Lower Miss. Museum set to open more days
Published 9:58 am Wednesday, October 19, 2016
A decision Monday by the Board of Mayor and Aldermen will allow the U.S. Army Corps of Engineers’ Jesse Brent Lower Mississippi Museum and Interpretive Center to remain open all week.
The board Monday approved an agreement with the Corps to provide an additional worker at the museum to assist with its operations. City and Corps officials are expected to sign the agreement during a ceremony Friday at the museum.
The board in 2015 hired a part-time employee to perform janitorial and maintenance at the museum, and also handles landscaping at the museum.
“This (agreement) will add an additional part-time person so the museum can be open Sunday, Monday and Tuesday, which it is not right now,” City Attorney Nancy Thomas said. “That would be open seven days a week tourists who come in either on the tour boats or elsewhere.
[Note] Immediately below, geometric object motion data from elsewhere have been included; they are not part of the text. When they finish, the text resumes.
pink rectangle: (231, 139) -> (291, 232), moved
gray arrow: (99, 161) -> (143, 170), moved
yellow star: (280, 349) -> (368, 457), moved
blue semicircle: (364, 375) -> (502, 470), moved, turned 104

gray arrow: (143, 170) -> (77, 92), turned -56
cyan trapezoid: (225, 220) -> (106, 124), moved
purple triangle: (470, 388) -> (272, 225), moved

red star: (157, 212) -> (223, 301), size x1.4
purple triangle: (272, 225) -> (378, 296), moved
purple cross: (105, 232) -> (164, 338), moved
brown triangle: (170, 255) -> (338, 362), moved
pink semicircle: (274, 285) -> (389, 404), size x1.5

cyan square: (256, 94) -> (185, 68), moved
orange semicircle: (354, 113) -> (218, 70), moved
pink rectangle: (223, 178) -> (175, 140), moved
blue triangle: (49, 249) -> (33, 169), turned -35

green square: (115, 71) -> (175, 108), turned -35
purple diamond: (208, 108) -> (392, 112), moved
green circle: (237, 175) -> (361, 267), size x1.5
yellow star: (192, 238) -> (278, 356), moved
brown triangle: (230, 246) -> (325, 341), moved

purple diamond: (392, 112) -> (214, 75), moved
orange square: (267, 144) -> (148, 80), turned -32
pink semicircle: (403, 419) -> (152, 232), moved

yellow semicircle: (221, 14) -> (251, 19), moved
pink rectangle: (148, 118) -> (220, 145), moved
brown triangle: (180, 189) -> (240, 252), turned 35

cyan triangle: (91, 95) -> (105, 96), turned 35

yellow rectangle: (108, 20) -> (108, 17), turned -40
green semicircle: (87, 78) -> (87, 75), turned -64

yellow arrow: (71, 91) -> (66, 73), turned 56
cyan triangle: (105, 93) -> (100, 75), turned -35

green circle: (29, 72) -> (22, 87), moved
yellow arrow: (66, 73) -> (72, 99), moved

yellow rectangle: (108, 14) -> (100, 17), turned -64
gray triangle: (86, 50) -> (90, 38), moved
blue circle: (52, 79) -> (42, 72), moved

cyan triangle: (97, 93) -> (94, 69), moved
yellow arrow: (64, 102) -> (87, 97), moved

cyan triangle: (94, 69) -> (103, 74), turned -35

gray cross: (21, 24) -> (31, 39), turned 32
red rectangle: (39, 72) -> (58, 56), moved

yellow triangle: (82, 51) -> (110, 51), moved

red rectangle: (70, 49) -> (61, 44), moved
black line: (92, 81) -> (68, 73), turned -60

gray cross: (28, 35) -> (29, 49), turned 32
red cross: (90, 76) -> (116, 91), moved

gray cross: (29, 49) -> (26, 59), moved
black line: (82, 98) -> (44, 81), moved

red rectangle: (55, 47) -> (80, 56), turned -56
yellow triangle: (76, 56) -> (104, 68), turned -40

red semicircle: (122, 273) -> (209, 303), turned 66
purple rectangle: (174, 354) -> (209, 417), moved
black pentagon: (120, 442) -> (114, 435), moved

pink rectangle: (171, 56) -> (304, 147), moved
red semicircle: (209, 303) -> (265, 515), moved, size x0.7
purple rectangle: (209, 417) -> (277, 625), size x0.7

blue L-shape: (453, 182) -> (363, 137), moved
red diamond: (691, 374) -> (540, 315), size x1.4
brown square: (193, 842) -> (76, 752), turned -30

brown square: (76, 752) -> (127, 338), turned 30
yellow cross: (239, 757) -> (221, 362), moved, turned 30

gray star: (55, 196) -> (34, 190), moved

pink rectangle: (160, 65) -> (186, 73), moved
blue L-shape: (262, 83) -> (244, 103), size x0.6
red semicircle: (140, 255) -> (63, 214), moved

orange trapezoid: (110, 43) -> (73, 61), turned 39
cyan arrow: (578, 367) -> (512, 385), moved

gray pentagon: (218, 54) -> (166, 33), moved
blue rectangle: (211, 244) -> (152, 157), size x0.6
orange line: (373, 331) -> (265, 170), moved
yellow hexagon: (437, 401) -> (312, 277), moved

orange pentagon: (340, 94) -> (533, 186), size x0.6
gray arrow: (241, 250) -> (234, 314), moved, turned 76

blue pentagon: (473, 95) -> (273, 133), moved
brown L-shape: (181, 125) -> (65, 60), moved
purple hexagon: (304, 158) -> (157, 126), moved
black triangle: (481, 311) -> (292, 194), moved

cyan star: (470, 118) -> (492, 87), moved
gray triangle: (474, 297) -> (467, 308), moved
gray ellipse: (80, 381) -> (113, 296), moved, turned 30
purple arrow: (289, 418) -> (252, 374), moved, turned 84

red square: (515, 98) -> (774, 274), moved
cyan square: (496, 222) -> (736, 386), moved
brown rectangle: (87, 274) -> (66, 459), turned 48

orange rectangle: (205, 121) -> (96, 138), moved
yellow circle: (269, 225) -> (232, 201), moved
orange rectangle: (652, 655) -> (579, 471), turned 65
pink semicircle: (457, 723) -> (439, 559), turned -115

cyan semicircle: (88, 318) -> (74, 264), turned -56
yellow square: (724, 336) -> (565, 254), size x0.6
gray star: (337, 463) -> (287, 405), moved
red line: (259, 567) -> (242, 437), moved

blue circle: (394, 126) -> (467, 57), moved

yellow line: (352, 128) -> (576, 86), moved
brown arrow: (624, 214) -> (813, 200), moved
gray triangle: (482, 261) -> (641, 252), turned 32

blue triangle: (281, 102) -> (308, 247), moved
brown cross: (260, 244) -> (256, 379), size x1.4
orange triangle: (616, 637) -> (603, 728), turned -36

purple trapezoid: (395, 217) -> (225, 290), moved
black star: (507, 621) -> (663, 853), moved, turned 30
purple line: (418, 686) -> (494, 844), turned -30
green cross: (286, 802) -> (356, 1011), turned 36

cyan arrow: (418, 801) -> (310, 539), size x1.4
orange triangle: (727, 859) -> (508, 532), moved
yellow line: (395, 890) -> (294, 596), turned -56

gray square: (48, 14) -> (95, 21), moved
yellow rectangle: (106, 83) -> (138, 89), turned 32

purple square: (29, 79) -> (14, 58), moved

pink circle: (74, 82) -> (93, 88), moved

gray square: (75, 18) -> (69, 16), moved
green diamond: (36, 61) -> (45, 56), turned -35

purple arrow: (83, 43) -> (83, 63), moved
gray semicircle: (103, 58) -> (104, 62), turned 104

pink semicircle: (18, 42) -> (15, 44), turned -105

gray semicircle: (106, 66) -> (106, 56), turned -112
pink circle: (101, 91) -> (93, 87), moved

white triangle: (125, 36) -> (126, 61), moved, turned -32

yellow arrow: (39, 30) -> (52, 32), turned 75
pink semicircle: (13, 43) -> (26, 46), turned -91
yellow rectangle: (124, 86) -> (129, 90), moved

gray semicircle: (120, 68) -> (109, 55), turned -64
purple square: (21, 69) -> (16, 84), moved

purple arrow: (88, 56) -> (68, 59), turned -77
They would have an opportunity to see the museum.”
“And hopefully it will increase tourism in the downtown area,” Mayor George Flaggs Jr. said.
The $23 million museum opened at Washington and Jackson streets in August 2012 as the Lower Mississippi Museum and Interpretive Center after nearly 20 years of planning.
The facility features a main hall with educational exhibits about the river and offers tours of the retired towboat MV Mississippi IV.
In May 2014, it was named the Jesse Brent Lower Mississippi Museum and Interpretive Center in honor of Jesse Brent, known as the “Granddaddy of the Towboat Industry,” who founded Greenville Towing Company and later Brent Towing Company.
He served as the company’s chairman until his death in 1982.